List, from the lines below, each one with "Kişi" in it.

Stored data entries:
========================================

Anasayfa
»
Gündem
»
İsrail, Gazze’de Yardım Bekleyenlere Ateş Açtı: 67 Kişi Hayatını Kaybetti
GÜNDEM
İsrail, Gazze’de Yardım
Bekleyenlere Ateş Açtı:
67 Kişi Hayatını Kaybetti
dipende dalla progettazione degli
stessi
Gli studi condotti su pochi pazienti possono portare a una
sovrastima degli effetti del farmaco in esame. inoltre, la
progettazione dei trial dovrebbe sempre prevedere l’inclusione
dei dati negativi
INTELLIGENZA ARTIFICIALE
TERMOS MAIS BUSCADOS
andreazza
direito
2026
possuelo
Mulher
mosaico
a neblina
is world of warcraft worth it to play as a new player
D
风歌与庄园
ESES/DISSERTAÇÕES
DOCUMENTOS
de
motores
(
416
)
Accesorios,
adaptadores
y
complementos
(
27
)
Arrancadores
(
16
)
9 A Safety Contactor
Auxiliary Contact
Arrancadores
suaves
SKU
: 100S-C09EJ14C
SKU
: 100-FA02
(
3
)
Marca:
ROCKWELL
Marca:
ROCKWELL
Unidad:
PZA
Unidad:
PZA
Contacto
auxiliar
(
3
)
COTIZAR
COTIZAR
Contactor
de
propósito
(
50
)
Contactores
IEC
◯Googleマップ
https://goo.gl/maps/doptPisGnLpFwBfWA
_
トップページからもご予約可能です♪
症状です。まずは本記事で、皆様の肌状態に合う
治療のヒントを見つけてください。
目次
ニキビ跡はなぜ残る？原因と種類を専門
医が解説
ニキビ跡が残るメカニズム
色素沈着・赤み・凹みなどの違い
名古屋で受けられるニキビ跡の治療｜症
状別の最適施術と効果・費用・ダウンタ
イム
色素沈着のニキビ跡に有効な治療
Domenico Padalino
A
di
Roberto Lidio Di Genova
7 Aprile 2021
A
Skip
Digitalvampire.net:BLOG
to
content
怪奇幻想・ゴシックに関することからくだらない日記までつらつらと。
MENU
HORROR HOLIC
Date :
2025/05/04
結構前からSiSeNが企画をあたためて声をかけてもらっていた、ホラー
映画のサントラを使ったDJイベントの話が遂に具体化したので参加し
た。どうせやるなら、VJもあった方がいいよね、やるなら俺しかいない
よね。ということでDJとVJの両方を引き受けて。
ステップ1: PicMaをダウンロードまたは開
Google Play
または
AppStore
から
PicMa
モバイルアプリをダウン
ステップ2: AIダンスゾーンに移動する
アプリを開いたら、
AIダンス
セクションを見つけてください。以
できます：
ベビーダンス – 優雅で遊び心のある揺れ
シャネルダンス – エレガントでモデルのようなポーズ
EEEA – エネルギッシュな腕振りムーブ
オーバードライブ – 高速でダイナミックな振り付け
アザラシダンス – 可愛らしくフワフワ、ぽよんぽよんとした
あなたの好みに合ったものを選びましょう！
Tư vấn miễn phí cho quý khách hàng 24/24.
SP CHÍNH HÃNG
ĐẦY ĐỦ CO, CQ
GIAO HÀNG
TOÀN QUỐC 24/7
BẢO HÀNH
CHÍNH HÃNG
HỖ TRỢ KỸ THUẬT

========================================

RESULT:
İsrail, Gazze’de Yardım Bekleyenlere Ateş Açtı: 67 Kişi Hayatını Kaybetti
67 Kişi Hayatını Kaybetti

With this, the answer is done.